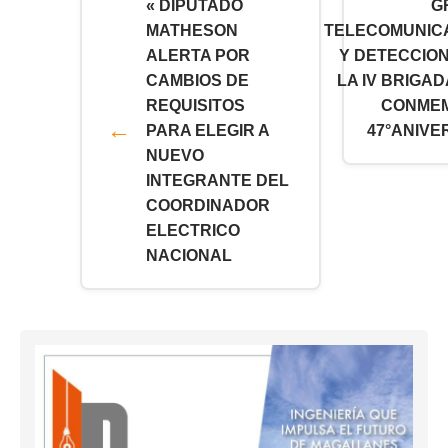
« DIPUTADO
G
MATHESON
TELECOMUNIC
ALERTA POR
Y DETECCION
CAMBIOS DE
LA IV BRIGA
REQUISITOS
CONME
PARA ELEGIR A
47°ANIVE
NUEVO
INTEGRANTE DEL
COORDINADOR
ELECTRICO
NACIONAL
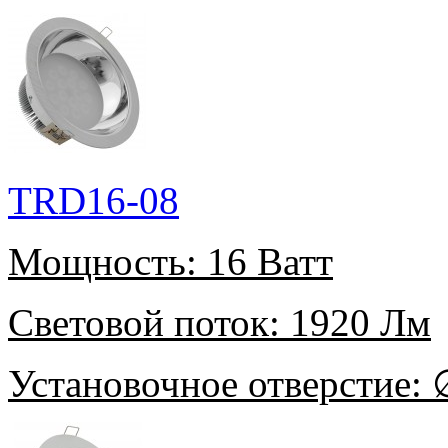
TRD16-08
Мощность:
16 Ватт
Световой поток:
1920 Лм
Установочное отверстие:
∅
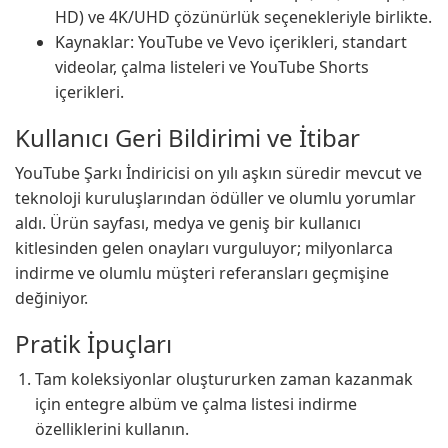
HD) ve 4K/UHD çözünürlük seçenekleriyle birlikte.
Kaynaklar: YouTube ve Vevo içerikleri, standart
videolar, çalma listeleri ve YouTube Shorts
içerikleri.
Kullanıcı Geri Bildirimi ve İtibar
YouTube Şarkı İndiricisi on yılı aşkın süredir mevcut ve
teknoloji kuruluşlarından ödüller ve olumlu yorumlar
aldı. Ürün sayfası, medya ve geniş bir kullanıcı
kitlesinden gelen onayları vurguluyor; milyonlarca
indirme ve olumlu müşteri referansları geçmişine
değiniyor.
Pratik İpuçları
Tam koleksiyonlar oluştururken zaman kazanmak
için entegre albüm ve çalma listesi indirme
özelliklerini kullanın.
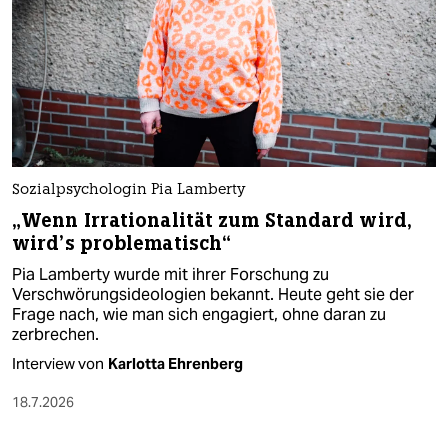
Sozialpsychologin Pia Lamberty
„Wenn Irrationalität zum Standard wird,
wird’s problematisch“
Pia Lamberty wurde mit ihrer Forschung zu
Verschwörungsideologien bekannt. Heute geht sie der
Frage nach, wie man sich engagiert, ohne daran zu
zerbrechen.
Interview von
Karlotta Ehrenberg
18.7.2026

════════════════

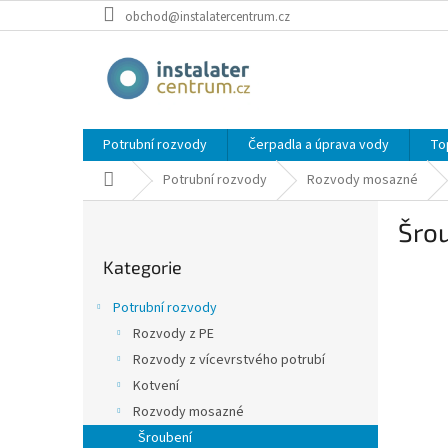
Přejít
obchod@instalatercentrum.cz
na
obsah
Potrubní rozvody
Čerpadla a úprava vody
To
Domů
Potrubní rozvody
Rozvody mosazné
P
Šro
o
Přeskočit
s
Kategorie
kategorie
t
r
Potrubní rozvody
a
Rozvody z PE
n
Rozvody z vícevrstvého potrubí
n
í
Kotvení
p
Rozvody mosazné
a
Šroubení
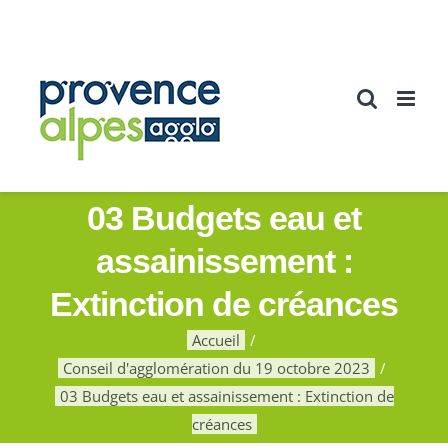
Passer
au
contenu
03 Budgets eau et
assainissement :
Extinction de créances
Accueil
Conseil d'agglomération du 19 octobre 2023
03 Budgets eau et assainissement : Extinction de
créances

════════════════

INSTRUCTIONS FOR THE TASK:
Only a number belongs in the answer: state how many lines of the entries above hold "Budgets".

ANSWER FOR THIS EXERCISE:
2